The boy just looked up at her thinking that she had the same skin color as his mother but her voice and face were different.
“Well?” the nurse asked.
“He was cryin’,” Bruno, who stood beside the seated Thomas, said.
“Crying about what?” Mrs. Turner asked Bruno.
“How should I know?” the fat boy replied, folding his arms over his chest.
The nurse smiled instead of getting angry at Bruno’s impudence.
“Why were you crying, Tommy?” she asked.
“They were laughin’ and the sun was too bright—it, it pained me.”
Bruno giggled, and Mrs. Turner cocked her head to the side.
“It hurt?” she asked.
“In my heart,” the boy said, “where I had to heed.”
Thomas touched the center of his chest.
The nurse gasped and touched herself in the same place.
Bruno had stopped his laughing. Now he was staring goggle-eyed and astonished at his new friend.
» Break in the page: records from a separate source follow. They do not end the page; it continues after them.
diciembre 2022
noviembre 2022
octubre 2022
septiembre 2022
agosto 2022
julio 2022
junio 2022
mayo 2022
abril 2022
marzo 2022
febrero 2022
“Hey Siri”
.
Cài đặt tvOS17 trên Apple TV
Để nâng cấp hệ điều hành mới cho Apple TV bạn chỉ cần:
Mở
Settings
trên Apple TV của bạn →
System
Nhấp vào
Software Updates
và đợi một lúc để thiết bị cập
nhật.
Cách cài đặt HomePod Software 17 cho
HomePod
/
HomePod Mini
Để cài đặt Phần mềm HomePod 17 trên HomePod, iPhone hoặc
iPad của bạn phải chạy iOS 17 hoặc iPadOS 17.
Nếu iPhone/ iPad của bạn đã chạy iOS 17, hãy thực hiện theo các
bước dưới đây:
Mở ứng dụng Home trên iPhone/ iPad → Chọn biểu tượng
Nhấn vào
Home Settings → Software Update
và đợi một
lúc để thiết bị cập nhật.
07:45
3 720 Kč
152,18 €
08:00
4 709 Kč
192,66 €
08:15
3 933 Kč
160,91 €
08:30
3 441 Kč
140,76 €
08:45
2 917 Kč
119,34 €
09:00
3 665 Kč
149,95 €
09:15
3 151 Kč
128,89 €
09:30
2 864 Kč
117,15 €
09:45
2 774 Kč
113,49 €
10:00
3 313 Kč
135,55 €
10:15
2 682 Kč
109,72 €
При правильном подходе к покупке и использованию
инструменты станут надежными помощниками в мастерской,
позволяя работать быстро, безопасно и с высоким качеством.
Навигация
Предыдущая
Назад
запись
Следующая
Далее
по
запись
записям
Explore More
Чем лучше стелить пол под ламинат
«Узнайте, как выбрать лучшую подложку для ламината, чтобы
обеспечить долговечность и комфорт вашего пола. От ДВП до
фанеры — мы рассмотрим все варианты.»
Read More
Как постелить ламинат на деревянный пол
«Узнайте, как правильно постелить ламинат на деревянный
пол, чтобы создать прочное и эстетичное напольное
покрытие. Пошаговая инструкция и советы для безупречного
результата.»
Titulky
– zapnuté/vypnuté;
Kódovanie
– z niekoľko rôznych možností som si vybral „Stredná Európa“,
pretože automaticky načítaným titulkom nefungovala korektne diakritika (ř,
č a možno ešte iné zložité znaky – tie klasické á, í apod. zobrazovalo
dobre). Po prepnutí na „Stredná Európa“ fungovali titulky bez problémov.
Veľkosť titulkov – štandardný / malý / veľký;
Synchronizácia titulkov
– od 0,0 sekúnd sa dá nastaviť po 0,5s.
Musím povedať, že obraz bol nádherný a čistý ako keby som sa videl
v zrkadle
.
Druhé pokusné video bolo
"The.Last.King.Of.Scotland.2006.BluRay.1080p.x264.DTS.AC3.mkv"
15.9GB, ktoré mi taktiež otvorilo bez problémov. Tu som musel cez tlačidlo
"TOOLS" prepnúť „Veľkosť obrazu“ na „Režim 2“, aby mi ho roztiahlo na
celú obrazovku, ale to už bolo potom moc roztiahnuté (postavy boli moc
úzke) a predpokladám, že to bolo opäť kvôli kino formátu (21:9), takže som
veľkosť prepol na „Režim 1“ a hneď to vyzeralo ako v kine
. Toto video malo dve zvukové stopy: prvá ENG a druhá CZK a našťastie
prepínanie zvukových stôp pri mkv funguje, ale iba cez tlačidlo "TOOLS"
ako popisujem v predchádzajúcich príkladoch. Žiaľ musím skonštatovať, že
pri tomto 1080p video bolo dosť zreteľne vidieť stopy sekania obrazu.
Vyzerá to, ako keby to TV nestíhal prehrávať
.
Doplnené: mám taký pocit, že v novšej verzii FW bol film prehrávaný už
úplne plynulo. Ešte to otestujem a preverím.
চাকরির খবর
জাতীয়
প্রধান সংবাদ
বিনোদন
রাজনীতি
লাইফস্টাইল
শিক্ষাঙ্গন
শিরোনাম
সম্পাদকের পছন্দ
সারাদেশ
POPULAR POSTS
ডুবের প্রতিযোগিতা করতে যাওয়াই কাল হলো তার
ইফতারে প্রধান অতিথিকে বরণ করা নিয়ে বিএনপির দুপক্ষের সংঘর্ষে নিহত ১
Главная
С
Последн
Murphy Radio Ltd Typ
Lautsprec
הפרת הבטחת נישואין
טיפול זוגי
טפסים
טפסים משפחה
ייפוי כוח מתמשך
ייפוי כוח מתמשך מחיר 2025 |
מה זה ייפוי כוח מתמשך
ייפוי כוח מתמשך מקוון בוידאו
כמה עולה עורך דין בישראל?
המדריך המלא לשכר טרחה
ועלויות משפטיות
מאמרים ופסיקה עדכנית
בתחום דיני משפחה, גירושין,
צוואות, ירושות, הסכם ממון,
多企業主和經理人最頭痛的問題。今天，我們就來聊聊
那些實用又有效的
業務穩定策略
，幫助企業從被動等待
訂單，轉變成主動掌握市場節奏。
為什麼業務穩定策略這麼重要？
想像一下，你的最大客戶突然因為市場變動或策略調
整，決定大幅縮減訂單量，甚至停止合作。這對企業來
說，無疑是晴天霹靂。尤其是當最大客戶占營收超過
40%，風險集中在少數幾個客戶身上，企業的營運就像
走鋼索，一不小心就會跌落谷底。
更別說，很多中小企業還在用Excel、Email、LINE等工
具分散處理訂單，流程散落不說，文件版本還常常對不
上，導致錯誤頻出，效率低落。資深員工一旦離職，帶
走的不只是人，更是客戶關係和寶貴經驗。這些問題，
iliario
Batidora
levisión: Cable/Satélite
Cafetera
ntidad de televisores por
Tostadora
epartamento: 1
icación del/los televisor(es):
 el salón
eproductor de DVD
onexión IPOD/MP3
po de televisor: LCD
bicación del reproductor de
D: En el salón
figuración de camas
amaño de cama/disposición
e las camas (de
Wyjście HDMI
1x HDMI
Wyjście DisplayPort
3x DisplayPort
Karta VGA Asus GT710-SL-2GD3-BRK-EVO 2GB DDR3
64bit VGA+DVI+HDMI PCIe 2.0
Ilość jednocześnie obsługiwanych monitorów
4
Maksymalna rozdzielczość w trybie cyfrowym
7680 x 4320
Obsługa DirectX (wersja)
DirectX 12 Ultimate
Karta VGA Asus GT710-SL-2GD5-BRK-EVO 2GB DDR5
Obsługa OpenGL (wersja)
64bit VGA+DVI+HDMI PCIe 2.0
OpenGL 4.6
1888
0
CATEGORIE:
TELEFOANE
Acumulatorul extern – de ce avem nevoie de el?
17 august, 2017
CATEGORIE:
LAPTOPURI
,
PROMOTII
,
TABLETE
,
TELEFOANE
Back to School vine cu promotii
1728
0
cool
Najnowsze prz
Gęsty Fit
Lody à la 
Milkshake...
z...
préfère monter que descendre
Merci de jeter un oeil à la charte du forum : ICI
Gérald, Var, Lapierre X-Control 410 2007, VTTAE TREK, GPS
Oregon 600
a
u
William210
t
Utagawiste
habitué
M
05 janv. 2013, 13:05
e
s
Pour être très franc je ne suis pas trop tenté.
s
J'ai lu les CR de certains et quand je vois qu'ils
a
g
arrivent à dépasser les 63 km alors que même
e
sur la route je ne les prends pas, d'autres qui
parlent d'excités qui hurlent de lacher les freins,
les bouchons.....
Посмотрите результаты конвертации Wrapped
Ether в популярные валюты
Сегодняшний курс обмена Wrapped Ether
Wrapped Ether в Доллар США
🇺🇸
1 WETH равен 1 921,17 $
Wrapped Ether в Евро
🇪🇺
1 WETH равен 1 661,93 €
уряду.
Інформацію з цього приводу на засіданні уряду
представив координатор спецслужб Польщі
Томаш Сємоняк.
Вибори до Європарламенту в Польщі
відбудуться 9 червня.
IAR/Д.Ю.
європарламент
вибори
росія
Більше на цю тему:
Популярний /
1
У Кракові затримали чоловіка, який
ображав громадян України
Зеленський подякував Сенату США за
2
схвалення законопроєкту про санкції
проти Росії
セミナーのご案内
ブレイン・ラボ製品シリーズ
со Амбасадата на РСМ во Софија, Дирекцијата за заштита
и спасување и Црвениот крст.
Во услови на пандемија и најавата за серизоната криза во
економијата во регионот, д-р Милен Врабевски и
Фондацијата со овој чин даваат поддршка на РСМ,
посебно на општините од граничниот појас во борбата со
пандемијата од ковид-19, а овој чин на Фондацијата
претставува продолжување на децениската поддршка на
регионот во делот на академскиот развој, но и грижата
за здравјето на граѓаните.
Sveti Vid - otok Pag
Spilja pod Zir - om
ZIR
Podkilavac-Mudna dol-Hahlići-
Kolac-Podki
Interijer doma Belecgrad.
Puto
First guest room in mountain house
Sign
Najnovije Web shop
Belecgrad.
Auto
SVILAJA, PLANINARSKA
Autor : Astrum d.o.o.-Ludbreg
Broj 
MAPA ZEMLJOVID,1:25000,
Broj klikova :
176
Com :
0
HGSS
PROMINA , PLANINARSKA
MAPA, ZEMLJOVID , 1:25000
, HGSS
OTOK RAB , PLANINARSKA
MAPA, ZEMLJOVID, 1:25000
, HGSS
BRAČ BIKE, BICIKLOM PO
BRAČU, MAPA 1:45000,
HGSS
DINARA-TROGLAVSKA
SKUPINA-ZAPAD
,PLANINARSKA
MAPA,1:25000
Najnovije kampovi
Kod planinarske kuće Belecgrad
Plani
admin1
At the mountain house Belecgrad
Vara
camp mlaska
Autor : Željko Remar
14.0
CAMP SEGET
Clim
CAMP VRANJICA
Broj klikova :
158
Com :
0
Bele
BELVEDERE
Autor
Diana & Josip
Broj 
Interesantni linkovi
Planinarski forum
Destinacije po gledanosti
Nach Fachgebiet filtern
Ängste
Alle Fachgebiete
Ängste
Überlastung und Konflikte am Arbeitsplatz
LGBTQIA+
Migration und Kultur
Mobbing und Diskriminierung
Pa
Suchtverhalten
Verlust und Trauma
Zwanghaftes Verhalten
“Would you like to take a nap, Tommy?” Mrs. Turner asked in a most gentle voice.
Thomas nodded.
“Can Bruno take one too?”
“No. He has to go back to class.”
“Dog,” Forman complained.
After Bruno left, the nurse led Thomas to a small room that smelled slightly of disinfectant. There were built-in glass-doored cabinets on the right side and there was a small cot against the opposite wall. When she pulled the shade down, Thomas realized that it was made from clear green plastic so the sun still shone in but not so brightly like in Mr. Meyers’s classroom.
Thomas took off his shoes and put them under the cot. Then he got into the bed, and Mrs. Turner pulled the thin blanket over him.
“What happened to your nose?” the school nurse asked.
“My dad put on the brakes so he didn’t hit this kid on a skateboard.” Tommy liked it when she put the flat of her hand on his chest.
“Is this your first day at school, Tommy?” Mrs. Turner asked the boy.
“Uh-huh.”
“Where is your family from?”
“My dad lives down the street.”
“But then why is this your first day?”
Thomas told the nurse the story about his mother dying and his father coming to take him. He told her about the police and his grandmother’s TV and Eric, his white brother who lived in Beverly Hills.
“I’m so sorry about your mother,” Mrs. Turner said.